We Are Going
- Author: Oodgeroo Noonuccal
- Language: English
- Genre: Poetry collection
- Publisher: Jacaranda Press
- Publication date: 1964
- Publication place: Australia
- Media type: Print
- Pages: 43 pp

= We Are Going =

Poetry collection by Oodgeroo Noonuccal

We Are Going (1964) is a collection of poems by Australian writer Oodgeroo Noonuccal. It was published by Jacaranda Press in 1964.

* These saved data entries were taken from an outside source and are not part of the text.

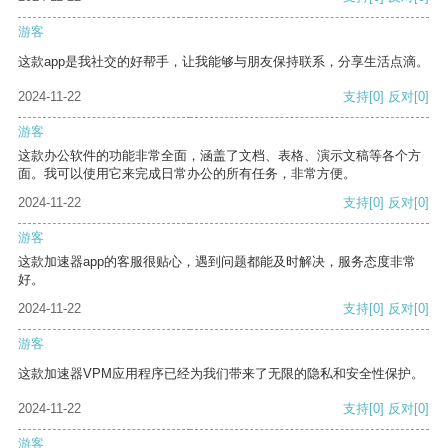
游客
这款app是我社交的好帮手，让我能够与朋友保持联系，分享生活点滴。
2024-11-22
支持
[0]
反对
[0]
游客
这款办公软件的功能非常全面，涵盖了文档、表格、演示文稿等各个方
面。我可以使用它来完成日常办公的所有任务，非常方便。
2024-11-22
支持
[0]
反对
[0]
游客
这款加速器app的客服很贴心，遇到问题都能及时解决，服务态度非常
好。
2024-11-22
支持
[0]
反对
[0]
游客
这款加速器VPM应用程序已经为我们带来了无限的隐私和安全性保护。
2024-11-22
支持
[0]
反对
[0]
游客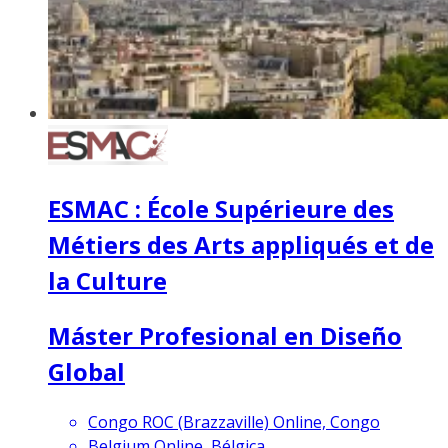
ESMAC : École Supérieure des
Métiers des Arts appliqués et de
la Culture
Máster Profesional en Diseño
Global
Congo ROC (Brazzaville) Online, Congo
Belgium Online, Bélgica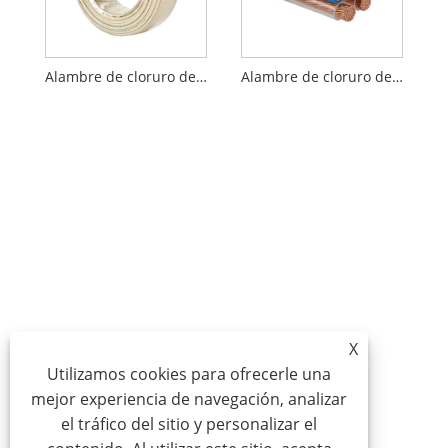
Alambre de cloruro de polivinilo para interiores HVV
Alambre de cloruro de polivinilo RVV
X
Utilizamos cookies para ofrecerle una
mejor experiencia de navegación, analizar
el tráfico del sitio y personalizar el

The collection includes 29 poems by the author, from a variety of original sources. This is the first collection of poems by Oodgeroo Noonuccal (originally published as by "Kath Walker").

==Contents==

- "Aboriginal Charter of Rights"
- "My Love"
- "Colour Bar"
- "Son of Mine"
- "I Am Proud"
- "Namatjira"
- "The Dispossessed"
- "The Teachers"
- "Then and Now"
- "White Man, Dark Man"
- "Corroboree"
- "Cookalingee"
- "Stone Age"
- "Freedom"
- "We Are Going"
- "Tree Grave"
- "United We Win"
- "The Bunyip"
- "Gooboora, the Silent Pool"
- "Dawn Wail for the Dead"
- "Acacia Ridge"
- "The Unhappy Race : The Myall Speaks"
- "Whynot Street"
- "White Australia"
- "The Protectors"
- "Intolerance"
- "Let Us Not Be Bitter"
- "An Appeal"
- "A Song of Hope"

==Dedication==
- "Dedicated with pride to all the members of the Federal Council of Aboriginal and Torres Strait Islanders Advancement, whose motto is : 'All human beings are born free and equal in dignity and rights...and should act towards one another in a spirit of brotherhood.' (Article 1. Declaration of Human Rights)"

==Critical reception==

Writing in the Sydney Tribune reviewer Jim Henderson called the collection a "battle cry", and stated: "No one with a spark of humanity in their make-up will remain unmoved after reading Kath Walker's book of poems We Are Going...The racists won't like it, the cattle barons who make money out of the exploitation of the colored stockmen will find it distasteful, but the ordinary Australian democrat will hail it...The book is in the genuine Australian tradition of Lawson and Co., and, though unique in that it is the first ever by an Australian Aboriginal, it can stand on its own feet as literature."

==Publication history==
After the book's initial publication by Jacaranda Press in 1964, it was then published as follows:

- Citadel Press, USA, 1965
- Jacaranda Press, Australia, 1964

The book was also translated into Italian in 2013.

==See also==

- 1964 in Australian literature

==Notes==
- The collection contains a foreword by James Devaney.